Хотя бы раз в год обеих девочек брали в Манчестер смотреть пантомимы с песенками, иногда они посещали и настоящие театральные представления. Бабушка-тетушка в Илинге, поездки к которой оставались другим праздником гурманства и душевной теплоты, неизменно водила внучку чуть не каждую неделю на музыкальные комедии — в моду вошли оперетты. Их безмятежная веселость и озорной задор составляли столь разительный контраст с викторианской чинностью, что увлекали даже старых джентльменов, а уж музыкально одаренная девочка распевала ариетки во весь голос.

После такого сказочного мира Эшфилд удручал тишиной и безлюдностью.
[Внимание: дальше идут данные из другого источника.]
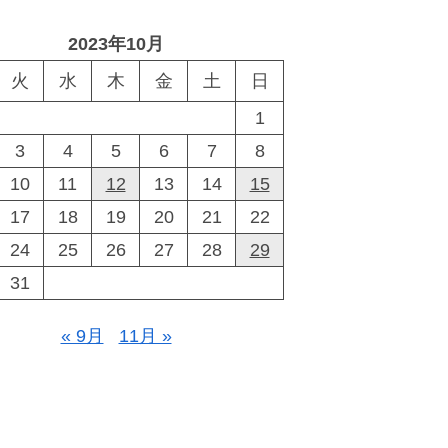
2023年10月
火
水
木
金
土
日
1
3
4
5
6
7
8
10
11
12
13
14
15
17
18
19
20
21
22
24
25
26
27
28
29
31
« 9月
11月 »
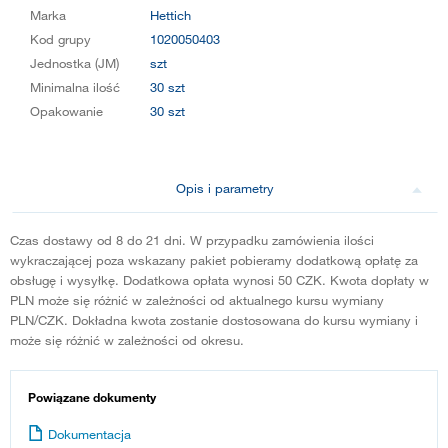
Marka
Hettich
Kod grupy
1020050403
Jednostka (JM)
szt
Minimalna ilość
30 szt
Opakowanie
30 szt
Opis i parametry
Czas dostawy od 8 do 21 dni. W przypadku zamówienia ilości
wykraczającej poza wskazany pakiet pobieramy dodatkową opłatę za
obsługę i wysyłkę. Dodatkowa opłata wynosi 50 CZK. Kwota dopłaty w
PLN może się różnić w zależności od aktualnego kursu wymiany
PLN/CZK. Dokładna kwota zostanie dostosowana do kursu wymiany i
może się różnić w zależności od okresu.
Powiązane dokumenty
Dokumentacja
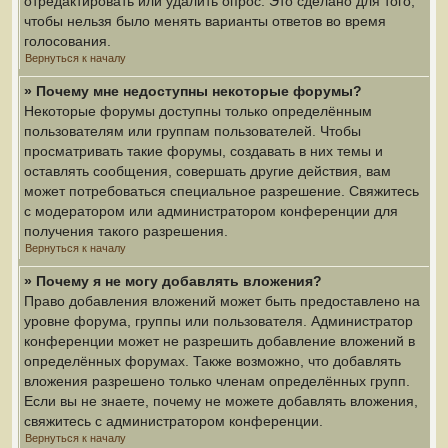
отредактировать или удалить опрос. Это сделано для того,
чтобы нельзя было менять варианты ответов во время
голосования.
Вернуться к началу
» Почему мне недоступны некоторые форумы?
Некоторые форумы доступны только определённым
пользователям или группам пользователей. Чтобы
просматривать такие форумы, создавать в них темы и
оставлять сообщения, совершать другие действия, вам
может потребоваться специальное разрешение. Свяжитесь
с модератором или администратором конференции для
получения такого разрешения.
Вернуться к началу
» Почему я не могу добавлять вложения?
Право добавления вложений может быть предоставлено на
уровне форума, группы или пользователя. Администратор
конференции может не разрешить добавление вложений в
определённых форумах. Также возможно, что добавлять
вложения разрешено только членам определённых групп.
Если вы не знаете, почему не можете добавлять вложения,
свяжитесь с администратором конференции.
Вернуться к началу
Гости, даже соседские сверстницы, сюда не заходили. Агата не рвалась душой в большой мир, находя отраду в беседах со своими «девочками». Она мысленно устраивала их судьбы, а своя ее пока не беспокоила. Она полюбила часами играть на рояле и петь. Зимой или промозглым туманным днем, каких хватало в Торки, нетопленая классная комната сама по себе служила испытанием. Девочка входила в нее, открывала рояль, дула на пальцы и играла без перерыва сколько хватало матери сил слушать снизу — в противном случае пальцы окоченели бы от холода. Горло, способное выдержать такое пение хоть раз, навеки застраховано от ларингитов и ангин!

Тихим времяпрепровождением стало изящное рукоделие. Инстинктивно ища приложение творческим силам, Агата занялась самым викторианским делом — вышиванием подушечек. Она копировала цветы с фарфоровых ваз и старалась переносить на атлас, достигнув высокого мастерства. Вот когда бабушка и мать полностью одобрили ее успехи! Вечерами они сидели с матерью перед единственным пылавшим камином: Агата вышивала, мать читала. На смену простеньким и слезливым повестям для девочек пришли, наконец, Вальтер Скотт и Диккенс, Теккерей и Дюма. Миссис Миллер читала отлично, пропуская скучные, по ее мнению, описания природы Скотта или жалостливые страницы Диккенса, временами внезапно засыпала, но вскоре просыпалась и читала с прежним жаром. Вкусы обеих полностью совпадали: Вальтер Скотт и Теккерей казались растянутыми и трудными, Диккенс — чересчур сентиментальным, а у Дюма дочери больше всего нравилась часть про замок Иф в «Графе Монте-Кристо». Как она сама заметила по другому поводу, «поразительно, как ничтожно мало мы меняемся в своих пристрастиях!».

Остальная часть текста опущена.